McMaster sells 1/2" x 32 tap for $30 and die for $60
That seems a little steep.

Where do you get your single start taps and dies for cap threading?

PS. I've had bad experience with HF tools before and would rather try to avoid buying from them anything that should be more or less precise. 

Thanks,
Alex


----------



## Glass Scratcher (Sep 22, 2009)

Try JohnnyCNC.  I have gotten several taps and dies from him for specific purposes.  I can't say that I am an expert on tools, but they were all exceptional quality, and the ones I have gotten a chance to use have worked fantastically.


----------



## cnirenberg (Sep 22, 2009)

alexkuzn said:


> McMaster sells 1/2" x 32 tap for $30 and die for $60
> That seems a little steep.
> 
> Where do you get your single start taps and dies for cap threading?
> ...



Alex,
Try Victor Tap and die (http://www.victornet.com/productpages/tapanddie1.html), they have been the cheapest that I have found, but the rub is you need a 25$ min. order.  They have the single start separates that you are looking for.  As for the HF set, I will agree that most of the HF stuff is cheap crap, but does serve a purpose.   Did you learn to drive in a Maserati, possibly, but typically no, someone let you drive their sisters hoopti, and when the gears got stripped or a power pole got hit (don't ask)no one was really bothered.  The HF set that has what you are looking for is about 35$, and is very good at threading acrylic,  brass and aluminum, tapping drill rod etc.  The muti-start sets that came in the group buy were considerably more expensive, 190$ or so I think.  Just a suggestion.


----------



## ldb2000 (Sep 22, 2009)

I agree with Cris , the HF sets , while not the absolute best are more then adiquite to thread plastic and soft metals like brass and aluminum . This is the set that most of us have purchased http://www.harborfreight.com/cpi/ctaf/displayitem.taf?Itemnumber=35407 and while I'm not sure if I would use it to put a spaceship together I know for a fact that it works perfectly for pens .
You will get a wide range of sizes , including the metric 10x1 used for the ElGrande front sections , at a price that can't be beat . 
I have the Multi start set that Cris mentioned and wouldn't part with it for the world but it did set me back around $200 for just 3 pieces .


----------



## pipecrafter (Sep 23, 2009)

The Harbor Freight sets are MORE than sufficient for plastic and rubber, and even soft metals like aluminum and brass.  I wouldn't attempt hardened steel with them, but for 99% of what I do, they're perfect.

If you're looking for a size not in one of the HF sets, try Enco.  They have inexpensive singles of both taps and dies - as well as a host of other stuff inexpensively:
http://www.use-enco.com


----------



## Daniel (Sep 23, 2009)

for any run of the mill taps and dies I simply buy them at Home Depot. I will put in a plug for Johnny as well. fast and friendly service and I don't have to leave the house.
I can't personally speak for HF sets I have never used them.
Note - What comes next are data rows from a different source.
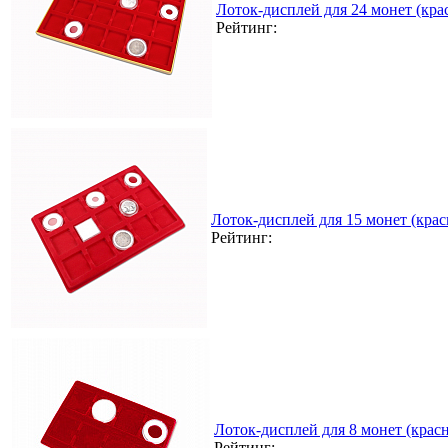
Лоток-дисплей для 24 монет (кра
Рейтинг:
Лоток-дисплей для 15 монет (кра
Рейтинг:
Лоток-дисплей для 8 монет (кра
Рейтинг: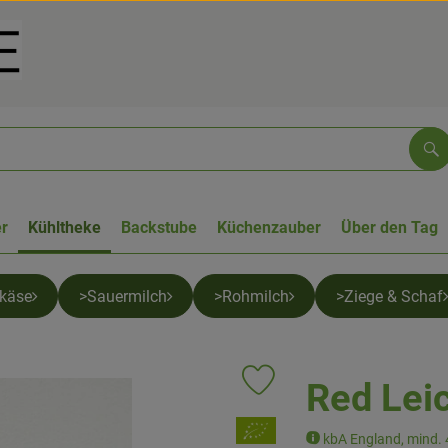
Su
r
Kühltheke
Backstube
Küchenzauber
Über den Tag
tkäse
>Sauermilch
>Rohmilch
>Ziege & Schaf
Red Leic
Produkt zu Favouriten hinzufü
, Verband:
kbA England, mind. 4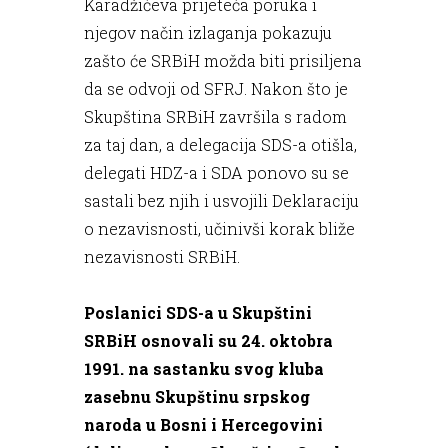
Karadžićeva prijeteća poruka i
njegov način izlaganja pokazuju
zašto će SRBiH možda biti prisiljena
da se odvoji od SFRJ. Nakon što je
Skupština SRBiH završila s radom
za taj dan, a delegacija SDS-a otišla,
delegati HDZ-a i SDA ponovo su se
sastali bez njih i usvojili Deklaraciju
o nezavisnosti, učinivši korak bliže
nezavisnosti SRBiH.
Poslanici SDS-a u Skupštini
SRBiH osnovali su 24. oktobra
1991. na sastanku svog kluba
zasebnu Skupštinu srpskog
naroda u Bosni i Hercegovini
I buy taps and dies as I need them.


----------



## alexkuzn (Sep 23, 2009)

I am looking at HF set and it has only one tap/die [FONT=arial, sans-serif]that has fine thread (10mm x 1mm) that people use for smaller pen cap threads.

Do you guys use  1/2" x 20 for cap threading? Isn't too coarse?
Most pens with single start thread I've see on this forum use something like 1/2" x 32

[/FONT]


----------



## ldb2000 (Sep 23, 2009)

Alex , the 1/2" x 20 is a good thread size to practice with . Yes finer is better but it will also require more turns to post the cap . the 10 x 1 tap is for the front section on either FP or rollerball pens , it's approx the right size for the ElGrande front sections and for that size pen you will need around the 1/2" size tap and die for the cap and body . 
There really is no right or wrong with this stuff , we have learned what we know so far by trial and error . The HF set will give you a good starting point to work with and as you see what works for you , you can always buy extra taps and dies to fill in any gaps .


----------



## pipecrafter (Sep 23, 2009)

I use a 1/2"-32 tap and die for cap threads.  It works very well, looks good, but it does require a few turns to engage.  I'm not opposed to the number of turns it takes, though I know that some folks are more particular.


----------



## Russianwolf (Sep 23, 2009)

pipecrafter said:


> I use a 1/2"-32 tap and die for cap threads.  It works very well, looks good, but it does require a few turns to engage.  I'm not opposed to the number of turns it takes, though I know that some folks are more particular.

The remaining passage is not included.